In developing the common test harness for my functional, svnmock and the standard Python module unittest, mainly with respect to how hard it is to combine different extensions to unittest’s TestCase, TestRunner and TestResult classes.

So, I head off to start poking around in unittest’s internals, to see what mucking around I can do in order to be able to compose extensions the way I want to. (Exactly what I’m trying to achieve will be the subject of another post.) I find — to my great horror — that unittest’s test suite consists of the following code:

import unittest

def test_TestSuite_iter():
    '''
    >>> test1 = unittest.FunctionTestCase(lambda: None)
    >>> test2 = unittest.FunctionTestCase(lambda: None)
    >>> suite = unittest.TestSuite((test1, test2))
    >>> tests = []
    >>> for test in suite:
    ...     tests.append(test)
    >>> tests == [test1, test2]
    True
    '''

How’s that for irony.

So: I’ve now spent three or four days going over unittest’s documentation and code, building up a test suite as I go. Work is proceeding approximately like so:

  1. Cleaning up the documentation. The old docs were full of typos and grammatical problems, not to mention the blatant factual errors and omissions.

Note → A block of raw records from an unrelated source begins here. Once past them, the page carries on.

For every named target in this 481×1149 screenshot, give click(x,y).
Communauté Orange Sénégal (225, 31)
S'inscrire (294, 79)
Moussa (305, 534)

    The bulk of this work is already done: a patch for the docs was accepted and applied to Python’s SVN repository as r51123.

  2. Write the test suite. As it stands, I’m up to 121 tests, giving me 60% test coverage, according to figleaf (which proved gratifyingly easy to integrate into the test suite). The bulk of those tests are for unittest.TestLoader, particularly its loadTestsFromName() and loadTestsFromNames() methods.

  3. Fix the bugs. Thus far, I’ve uncovered 23 bugs in unittest; some of these are clear-cut and easy to fix, while others will require discussion on python-dev. In addition, I’ve got 14 test cases for functionality that unittest should have had from the beginning, but doesn’t; these will have to wait until Python 2.6.